最終章

天界での悲劇



 なぜ、わたしは、この物語を進めていくのだろう。

 感情を失ったまま過ごした日々。


 悲しみとか、孤独とか、寂寥感せきりょうかんさえも無縁だった。それは生きているとは言えない。ただ空気を吸って吐く日々で、心が死んだ。


 世界が一度、壊れてしまったのだ。

 そして、今、別の意味で世界が異なるものになった。


 天界が、現実的な記憶として蘇ってくる。

 あの時は、あの時は……と、ゆっくりと。




 わたしは隠れ家でリュウセイとともに過ごした。彼は優しく、常にわたしの側を離れない。


「あなたは武神だった。並ぶものがないケタ外れの力を持っていたでしょ。ひとりで百人部隊を滅ぼしたって噂を聞いたけど、それは、ほんと?」

「そこは間違っているな。百人部隊じゃない、千人部隊だ」

「まったく、あなたは。でもね、リュウセイ、その力を感じないの」

「この世界で天界の仙力を使うのは禁忌きんきだ。だから自ら封印した。いずれにしろ、人間の戦闘能力などたいしたものではない」

「自分で封印したの。わたしを探すために?」


 彼は否定も肯定もせず、わたしの髪に口づけた。


 幸せだと思う。

 だから、壊れ物を扱うように、怯えが顔に出ないように、わたしは細心の注意で、この時間を守りたいと思った。一方では、これでいいのだろうかと悩んだりするから。矛盾した気持ちが宙に浮いている。


「俺の姫には、なにか気になることがあるのか?」

「父や弟は、どうなったのかと思って。後ろめたいの」


 わたしは彼の膝のなかで話していた。

 彼の体温は高い。熱を帯びた素肌に触れいていると、満たされる。そんな気持ちが申し訳ないけれど。
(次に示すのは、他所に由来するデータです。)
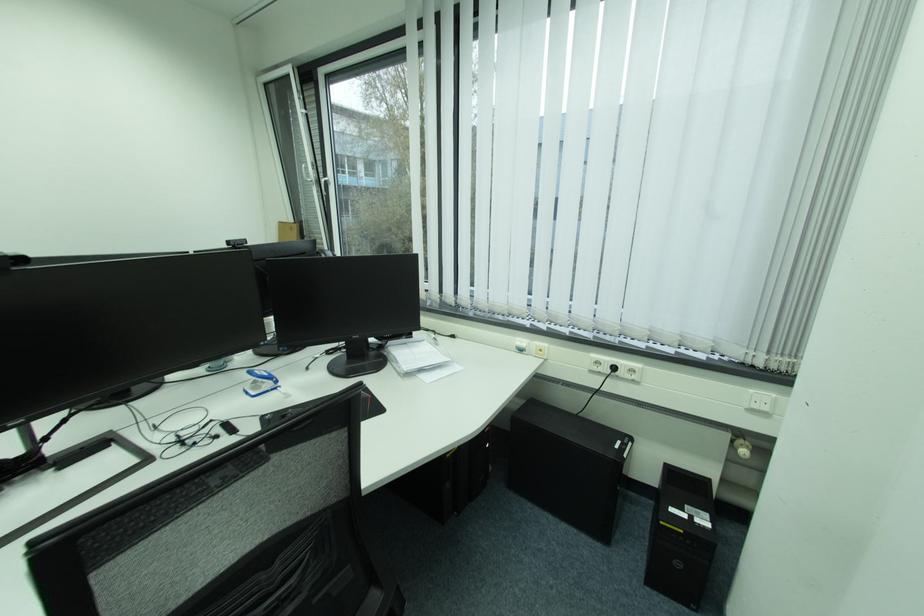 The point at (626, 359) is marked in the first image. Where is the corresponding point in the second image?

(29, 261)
 窓からはいる風が、わたしの肌を冷やしても、すぐに熱を帯びる。


「密偵に調べさせた。王宮にある杜殿もりでんの一室に幽閉ゆうへいされているらしい」

「では、生きているのね」

「ああ、ただ、王公苑わんごんゆぇんは、なかなかずる賢い男のようだ。王に譲位するよう迫った。王はみずからの命と引き換えに応じるようだ。まあ、王公苑わんごんゆぇんが正当な王となるに必要な手続きだろう。臣下と民衆の支持を得るためだ。王寧寧わんにーにーとおまえとの結婚は、その流れで画策されたようだが」

「正式に譲位すると、父はどうなるの?」

「さあ。人の権勢欲など、どうでもいいことだ」


 リュウセイは玉帝の息子、蒼龍そうろん皇子であり、天界では最高位の上神だ。飛龍の化身でもある。
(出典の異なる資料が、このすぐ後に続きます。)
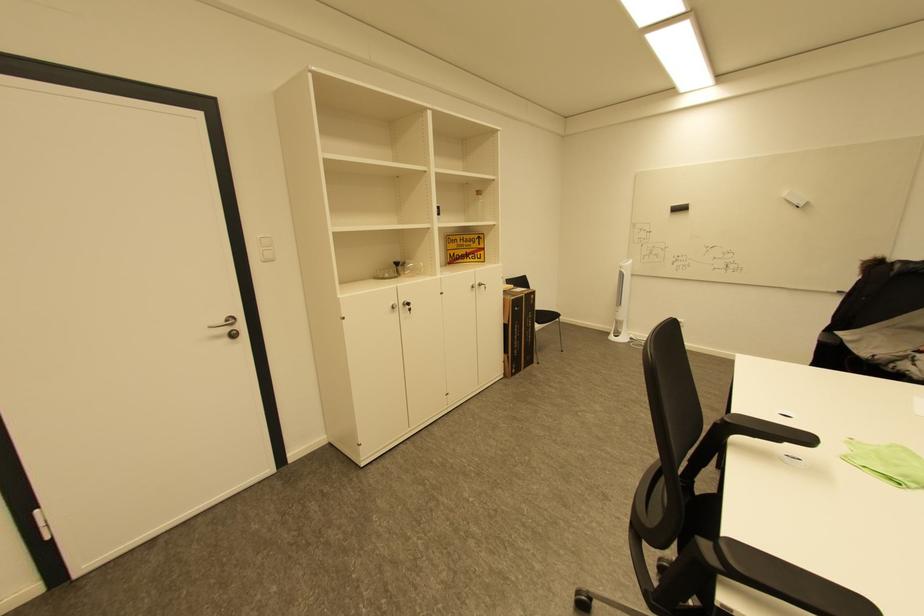 The height and width of the screenshot is (616, 924). Find the location of `white board eraser`. white board eraser is located at coordinates (796, 199).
 そもそも彼に世俗の権力争いを聞いたのが間違いだった。彼は短命な人間とはちがう。何千年も生きる神々のひとり。だから、人の運命に対して酷薄こくはくなところがある。


 無意識に唇をすぼめていたので、きっと、むっとした表情を浮かべていたのだろう。

 彼がパチンと額を叩いた。


「あっ、痛い」

「気にくわないのか? では、アロール王府の力を見せつけてやろうか」

「いいえ。わたしも、かつては魔界の姫だったのよ」

「それで?」


 蘇った記憶を彼に話したいのだろうか? 疑問がある。


 わたしの最期は、彼にとって辛いものだった──。


 わたしは魔王である父の性格を知らなかった。生まれた頃に封印され、記憶にないからだ。

 そして、蒼龍そうろんと逢瀬を繰り返すうちに、うかつにも父の封印を解くことを頼んだ。救って欲しいと無理な願いをしてしまった。

 

 あの当時、浅はかにも、わたしは考えたのだ。


 封印を解けば、父が関係を許してくれると、そして、天界との関係もよくなると。


 前世で、わたしは愚かで無知で、なお悪いことに、皆に愛されていると思っていた。


 ──マリィー。わたしを試すな。


 当時、蒼龍そうろんは言った。優しい目で、そう、わたしは、よく覚えている。

 彼は結果を知りながら、わたしへの愛のために父の封印を解いたにちがいない。


 ──よくも、よくも、我を封印したな。


 封印を解かれ、戻ってきた父は怒りの化身だった。

 狭い空間に閉じ込められ理性を失っていた。いや、もともとなかったのかもしれない。そういう自己中心的で傲慢な性格だったのだ。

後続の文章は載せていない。